I missed this over the weekend when it was published but it’s still worth a look if you missed it as well. Saturday Bari Weiss wrote about the stabbing of Salman Rushdie and how it serves as a reminder that once, not so long ago, it was possible to rally authors to defend the cause of freedom of speech against threats of violence. But it seems harder to do now after the rise of woke concerns over “hate speech” and identity politics.
When the fatwa was first issued against Rushdie, the literary world came to his defense.
Let’s remember [Susan] Sontag, president of PEN, in that 1989 moment. Hitchens wrote: “Susan Sontag was absolutely superb. She stood up proudly where everyone could see her and denounced the hirelings of the Ayatollah. She nagged everybody on her mailing list and shamed them, if they needed to be shamed, into either signing or showing up. ‘A bit of civic fortitude,’ as she put it in that gravelly voice that she could summon so well, ‘is what is required here.’ Cowardice is horribly infectious, but in that abysmal week she showed that courage can be infectious, too.

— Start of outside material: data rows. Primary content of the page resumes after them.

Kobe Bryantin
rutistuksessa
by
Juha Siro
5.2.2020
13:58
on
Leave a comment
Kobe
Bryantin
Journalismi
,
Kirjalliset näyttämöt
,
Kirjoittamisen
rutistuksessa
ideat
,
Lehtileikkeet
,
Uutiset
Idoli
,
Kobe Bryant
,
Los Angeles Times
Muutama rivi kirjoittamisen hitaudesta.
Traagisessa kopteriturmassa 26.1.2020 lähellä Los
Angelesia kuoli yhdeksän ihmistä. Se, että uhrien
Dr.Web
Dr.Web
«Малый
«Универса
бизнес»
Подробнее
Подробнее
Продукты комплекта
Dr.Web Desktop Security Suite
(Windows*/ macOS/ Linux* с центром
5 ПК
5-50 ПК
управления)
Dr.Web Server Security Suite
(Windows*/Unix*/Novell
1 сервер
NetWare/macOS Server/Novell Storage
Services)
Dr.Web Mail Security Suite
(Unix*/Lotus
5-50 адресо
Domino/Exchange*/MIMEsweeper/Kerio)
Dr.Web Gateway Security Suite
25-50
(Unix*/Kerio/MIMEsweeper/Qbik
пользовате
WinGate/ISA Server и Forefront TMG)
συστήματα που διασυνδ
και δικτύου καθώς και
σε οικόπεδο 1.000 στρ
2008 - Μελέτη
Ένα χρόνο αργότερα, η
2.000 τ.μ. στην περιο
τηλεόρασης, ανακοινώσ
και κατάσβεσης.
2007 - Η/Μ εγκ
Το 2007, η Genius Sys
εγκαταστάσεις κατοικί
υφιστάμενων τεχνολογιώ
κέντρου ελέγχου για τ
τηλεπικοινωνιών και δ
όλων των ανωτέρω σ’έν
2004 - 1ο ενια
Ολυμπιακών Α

But by 2015, Rushdie was convinced that times had changed. He told a French newspaper that if the fatwa had happened in that year, people would not have come to his defense.
Salman Rushdie has lived half of his life with a bounty on his head—some $3.3 million promised by the Islamic Republic of Iran to anyone who murdered him. And yet, it was in 2015, years after he had come out of hiding, that he told the French newspaper L’Express: “We are living in the darkest time I have ever known.” …

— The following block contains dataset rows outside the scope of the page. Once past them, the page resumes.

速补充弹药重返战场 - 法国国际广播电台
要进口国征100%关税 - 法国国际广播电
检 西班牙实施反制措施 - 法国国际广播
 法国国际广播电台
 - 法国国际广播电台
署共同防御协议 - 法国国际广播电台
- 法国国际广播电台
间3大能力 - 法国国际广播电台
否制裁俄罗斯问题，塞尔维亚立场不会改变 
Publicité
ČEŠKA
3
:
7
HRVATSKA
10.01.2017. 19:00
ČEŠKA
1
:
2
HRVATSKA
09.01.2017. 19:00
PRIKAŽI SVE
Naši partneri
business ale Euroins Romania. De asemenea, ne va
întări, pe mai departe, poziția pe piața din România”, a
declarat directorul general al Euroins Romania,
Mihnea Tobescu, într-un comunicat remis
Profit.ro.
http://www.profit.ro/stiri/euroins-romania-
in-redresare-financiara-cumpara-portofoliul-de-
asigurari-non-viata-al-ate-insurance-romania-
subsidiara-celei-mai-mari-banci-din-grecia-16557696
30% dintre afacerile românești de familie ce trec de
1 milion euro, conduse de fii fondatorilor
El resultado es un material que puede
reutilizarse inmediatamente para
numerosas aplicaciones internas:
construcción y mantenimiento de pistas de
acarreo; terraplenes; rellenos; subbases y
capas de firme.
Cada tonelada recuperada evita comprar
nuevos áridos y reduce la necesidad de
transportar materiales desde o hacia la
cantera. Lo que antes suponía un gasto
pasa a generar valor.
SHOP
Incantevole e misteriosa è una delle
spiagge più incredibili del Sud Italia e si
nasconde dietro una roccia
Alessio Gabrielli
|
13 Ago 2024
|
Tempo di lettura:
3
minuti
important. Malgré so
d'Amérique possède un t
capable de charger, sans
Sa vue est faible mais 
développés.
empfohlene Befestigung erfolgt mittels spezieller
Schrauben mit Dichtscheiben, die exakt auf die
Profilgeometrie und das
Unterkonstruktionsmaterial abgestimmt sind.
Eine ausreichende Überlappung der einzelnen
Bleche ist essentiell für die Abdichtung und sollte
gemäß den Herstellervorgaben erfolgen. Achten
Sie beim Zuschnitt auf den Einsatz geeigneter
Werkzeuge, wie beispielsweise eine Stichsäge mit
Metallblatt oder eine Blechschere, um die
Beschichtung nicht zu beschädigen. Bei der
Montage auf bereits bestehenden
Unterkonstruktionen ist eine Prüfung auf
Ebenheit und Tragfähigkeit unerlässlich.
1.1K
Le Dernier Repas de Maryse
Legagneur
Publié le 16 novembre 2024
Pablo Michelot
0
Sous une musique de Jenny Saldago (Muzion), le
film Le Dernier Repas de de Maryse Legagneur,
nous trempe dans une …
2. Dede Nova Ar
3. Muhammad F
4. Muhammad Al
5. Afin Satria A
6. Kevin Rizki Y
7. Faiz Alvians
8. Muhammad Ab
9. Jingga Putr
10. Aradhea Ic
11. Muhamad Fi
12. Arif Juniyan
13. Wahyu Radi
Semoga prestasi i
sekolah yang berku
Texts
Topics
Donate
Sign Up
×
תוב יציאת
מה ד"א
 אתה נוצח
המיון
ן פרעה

“If the attacks against Satanic Verses had taken place today,” he said in L’Express, “these people would not have defended me, and would have used the same arguments against me, accusing me of insulting an ethnic and cultural minority.”…
When Rushdie made those comments to L’Express it was in the fallout of PEN, the country’s premiere literary group, deciding to honor the satirical French magazine Charlie Hebdo with an award. Months before, a dozen staff members of Charlie Hebdo were murdered by two terrorists in their offices. It was impossible to think of a publication that deserved to be recognized and elevated more.

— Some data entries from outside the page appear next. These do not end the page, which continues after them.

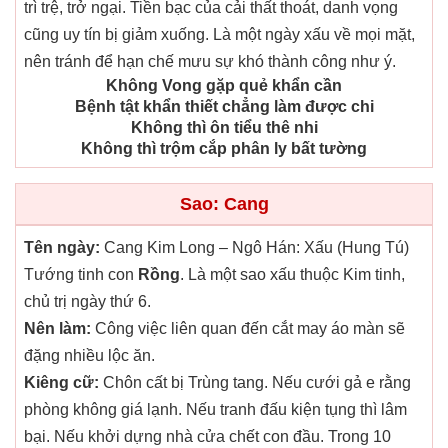
trì trệ, trở ngại. Tiền bạc của cải thất thoát, danh vọng
cũng uy tín bị giảm xuống. Là một ngày xấu về mọi mặt,
nên tránh để hạn chế mưu sự khó thành công như ý.
Không Vong gặp quẻ khẩn cần
Bệnh tật khẩn thiết chẳng làm được chi
Không thì ôn tiểu thê nhi
Không thì trộm cắp phân ly bất tường
Sao: Cang
Tên ngày:
Cang Kim Long – Ngô Hán: Xấu (Hung Tú)
Tướng tinh con
Rồng
. Là một sao xấu thuộc Kim tinh,
chủ trị ngày thứ 6.
Nên làm:
Công việc liên quan đến cắt may áo màn sẽ
đặng nhiều lộc ăn.
Kiêng cữ:
Chôn cất bị Trùng tang. Nếu cưới gả e rằng
phòng không giá lạnh. Nếu tranh đấu kiện tụng thì lâm
bại. Nếu khởi dựng nhà cửa chết con đầu. Trong 10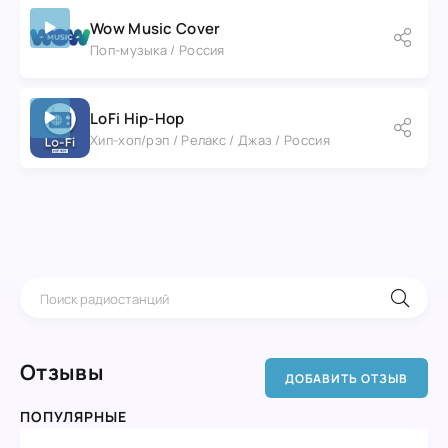
Wow Music Cover
Поп-музыка / Россия
LoFi Hip-Hop
Хип-хоп/рэп / Релакс / Джаз / Россия
Отзывы
ДОБАВИТЬ ОТЗЫВ
ПОПУЛЯРНЫЕ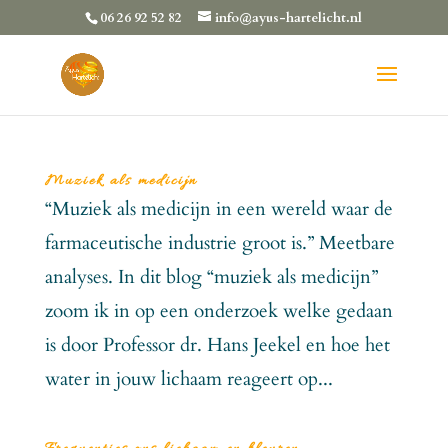
06 26 92 52 82
info@ayus-hartelicht.nl
Muziek als medicijn
“Muziek als medicijn in een wereld waar de
farmaceutische industrie groot is.” Meetbare
analyses. In dit blog “muziek als medicijn”
zoom ik in op een onderzoek welke gedaan
is door Professor dr. Hans Jeekel en hoe het
water in jouw lichaam reageert op...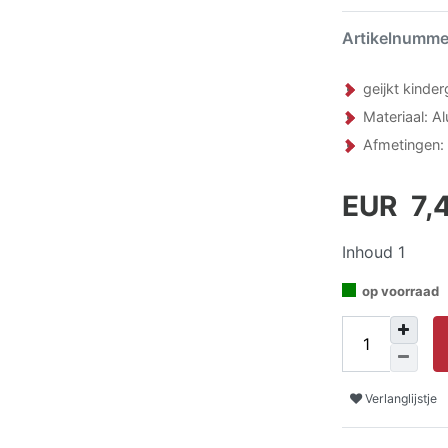
Artikelnumm
geijkt kinde
Materiaal: A
Afmetingen: 
EUR 7,
Inhoud
1
op voorraad
Verlanglijstje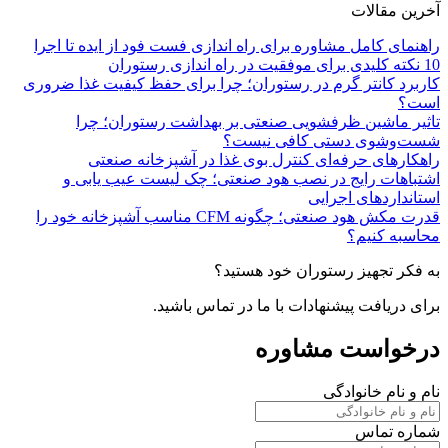
آخرین مقالات
راهنمای کامل مشاوره برای راه اندازی فست فود از ایده تا اجرا
10 نکته کلیدی برای موفقیت در راه اندازی رستوران
کاربرد کانتر گرم در رستوران؛ چرا برای حفظ کیفیت غذا ضروری
است؟
تاثیر ماشین ظرفشویی صنعتی بر بهداشت رستوران؛ چرا
شست‌وشوی دستی کافی نیست؟
راهکارهای حرفه‌ای کنترل بوی غذا در آشپزخانه صنعتی
اشتباهات رایج در نصب هود صنعتی؛ چک لیست عیب یابی و
استانداردهای اجرایی
قدرت مکش هود صنعتی؛ چگونه CFM مناسب آشپزخانه خود را
محاسبه کنیم؟
به فکر تجهیز رستوران خود هستید؟
برای دریافت پیشنهادات با ما در تماس باشید.
درخواست مشاوره
نام و نام خانوادگی
شماره تماس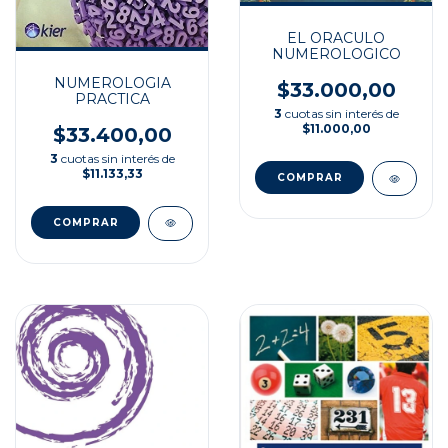
EL ORACULO
NUMEROLOGICO
NUMEROLOGIA
$33.000,00
PRACTICA
3
cuotas sin interés de
$11.000,00
$33.400,00
3
cuotas sin interés de
$11.133,33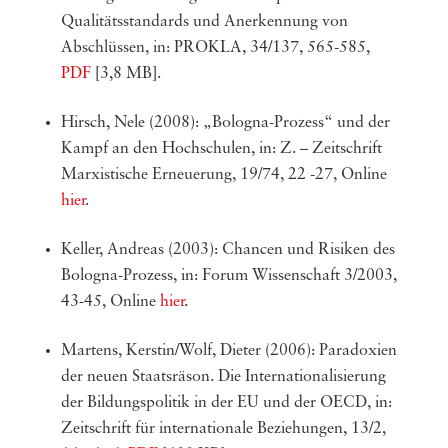
Qualitätsstandards und Anerkennung von
Abschlüssen, in: PROKLA, 34/137, 565-585,
PDF
[3,8 MB].
Hirsch, Nele (2008): „Bologna-Prozess“ und der
Kampf an den Hochschulen, in: Z. – Zeitschrift
Marxistische Erneuerung, 19/74, 22 -27, Online
hier
.
Keller, Andreas (2003): Chancen und Risiken des
Bologna-Prozess, in: Forum Wissenschaft 3/2003,
43-45, Online
hier
.
Martens, Kerstin/Wolf, Dieter (2006): Paradoxien
der neuen Staatsräson. Die Internationalisierung
der Bildungspolitik in der EU und der OECD, in:
Zeitschrift für internationale Beziehungen, 13/2,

And yet the response from more than 200 of the world’s most celebrated authors was to protest the award. Famous writers—Joyce Carol Oates, Lorrie Moore, Michael Cunningham, Rachel Kushner, Michael Ondaatje, Teju Cole, Peter Carey, Junot Díaz—suggested that maybe the people who had just seen their friends murdered for publishing a satirical magazine were a little bit at fault, too. That if something offends a minority group, that perhaps it shouldn’t be printed.
The opposition to the award to Charlie Hebdo was eventually signed by 204 authors. Here’s a sample of their letter:
An expression of views, however disagreeable, is certainly not to be answered by violence or murder.
However, there is a critical difference between staunchly supporting expression that violates the acceptable, and enthusiastically rewarding such expression…
Our concern is that, by bestowing the Toni and James C. Goodale Freedom of Expression Courage Award on Charlie Hebdo, PEN is not simply conveying support for freedom of expression, but also valorizing selectively offensive material: material that intensifies the anti-Islamic, anti-Maghreb, anti-Arab sentiments already prevalent in the Western world.
In essence they called the Charlie Hebdo cartoons Islamophobic. The same could have been said, and was said, by critics of Rushdie’s “Satanic Verses.” Rushdie’s life was threatened but at Charlie Hebdo’s offices 12 people were murdered. And still, over 200 authors thought they didn’t deserve to be honored for their commitment to free expression. The cartoonist who created those images for Charlie Hebdo announced he would stop drawing Muhammed shortly after the attack and left the paper a few months later. Since then he also seems to be in hiding. At least it’s difficult to find any recent articles about him or what he’s doing now.
Weiss concludes:
Today our culture is dominated by those who blur that line—those who lend credence to the idea that words, art, song lyrics, children’s books, and op-eds are the same as violence. We are so used to this worldview and what it requires—apologize, grovel, erase, grovel some more—that we no longer notice. It is why we can count, on one hand—Dave Chappelle; J.K. Rowling—those who show spine.
There are a few people in positions to stand up to the mob but not many. And as we’ve seen with Dave Chappelle, once you convince people someone’s words are violence it won’t be long before actual violence is the response.